Task item.
Reproduce the lines below exactly. Skip images.

(Data extracted from a collection)
§

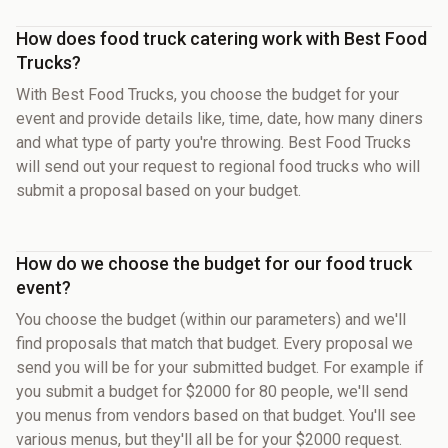
How does food truck catering work with Best Food
Trucks?
With Best Food Trucks, you choose the budget for your
event and provide details like, time, date, how many diners
and what type of party you're throwing. Best Food Trucks
will send out your request to regional food trucks who will
submit a proposal based on your budget.
How do we choose the budget for our food truck
event?
You choose the budget (within our parameters) and we'll
find proposals that match that budget. Every proposal we
send you will be for your submitted budget. For example if
you submit a budget for $2000 for 80 people, we'll send
you menus from vendors based on that budget. You'll see
various menus, but they'll all be for your $2000 request.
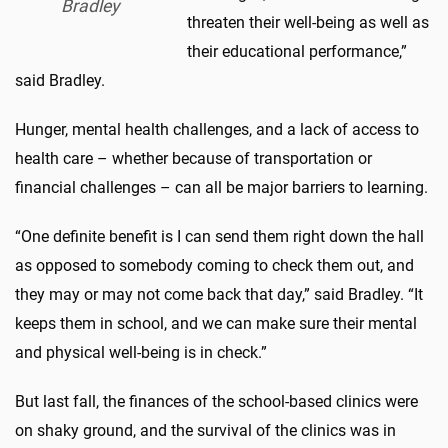
Bradley
threaten their well-being as well as
their educational performance,”
said Bradley.
Hunger, mental health challenges, and a lack of access to
health care – whether because of transportation or
financial challenges – can all be major barriers to learning.
“One definite benefit is I can send them right down the hall
as opposed to somebody coming to check them out, and
they may or may not come back that day,” said Bradley. “It
keeps them in school, and we can make sure their mental
and physical well-being is in check.”
But last fall, the finances of the school-based clinics were
on shaky ground, and the survival of the clinics was in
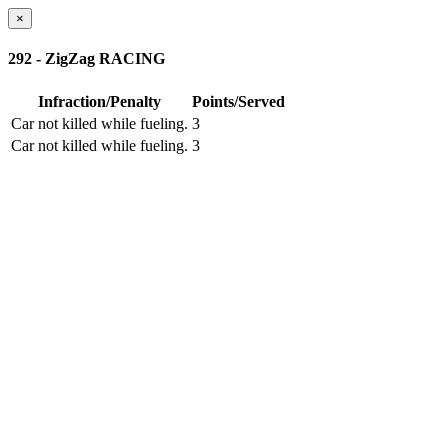
×
292 - ZigZag RACING
Infraction/Penalty
Points/Served
Car not killed while fueling.
3
Car not killed while fueling.
3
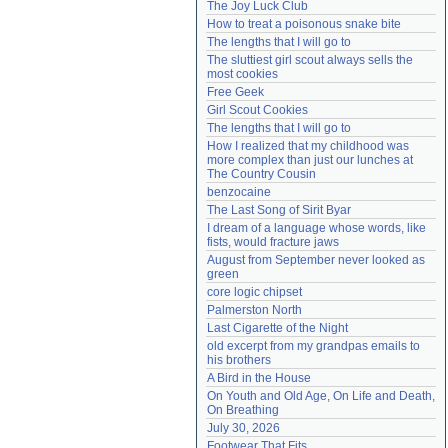
The Joy Luck Club
Need help?
accounthelp@everything2.com
How to treat a poisonous snake bite
The lengths that I will go to
The sluttiest girl scout always sells the 
most cookies
Free Geek
Girl Scout Cookies
The lengths that I will go to
How I realized that my childhood was 
more complex than just our lunches at 
The Country Cousin
benzocaine
The Last Song of Sirit Byar
I dream of a language whose words, like 
fists, would fracture jaws
August from September never looked as 
green
core logic chipset
Palmerston North
Last Cigarette of the Night
old excerpt from my grandpas emails to 
his brothers
A Bird in the House
On Youth and Old Age, On Life and Death, 
On Breathing
July 30, 2026
Footwear That Fits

§

Exercise response.
How does food truck catering work with Best Food
Trucks?
With Best Food Trucks, you choose the budget for your
event and provide details like, time, date, how many diners
and what type of party you're throwing. Best Food Trucks
will send out your request to regional food trucks who will
submit a proposal based on your budget.
How do we choose the budget for our food truck
event?
You choose the budget (within our parameters) and we'll
find proposals that match that budget. Every proposal we
send you will be for your submitted budget. For example if
you submit a budget for $2000 for 80 people, we'll send
you menus from vendors based on that budget. You'll see
various menus, but they'll all be for your $2000 request.
Bradley
threaten their well-being as well as
their educational performance,”
said Bradley.
Hunger, mental health challenges, and a lack of access to
health care – whether because of transportation or
financial challenges – can all be major barriers to learning.
“One definite benefit is I can send them right down the hall
as opposed to somebody coming to check them out, and
they may or may not come back that day,” said Bradley. “It
keeps them in school, and we can make sure their mental
and physical well-being is in check.”
But last fall, the finances of the school-based clinics were
on shaky ground, and the survival of the clinics was in
×
292 - ZigZag RACING
Infraction/Penalty
Points/Served
Car not killed while fueling.
3
Car not killed while fueling.
3
The Joy Luck Club
Need help?
accounthelp@everything2.com
How to treat a poisonous snake bite
The lengths that I will go to
The sluttiest girl scout always sells the 
most cookies
Free Geek
Girl Scout Cookies
The lengths that I will go to
How I realized that my childhood was 
more complex than just our lunches at 
The Country Cousin
benzocaine
The Last Song of Sirit Byar
I dream of a language whose words, like 
fists, would fracture jaws
August from September never looked as 
green
core logic chipset
Palmerston North
Last Cigarette of the Night
old excerpt from my grandpas emails to 
his brothers
A Bird in the House
On Youth and Old Age, On Life and Death, 
On Breathing
July 30, 2026
Footwear That Fits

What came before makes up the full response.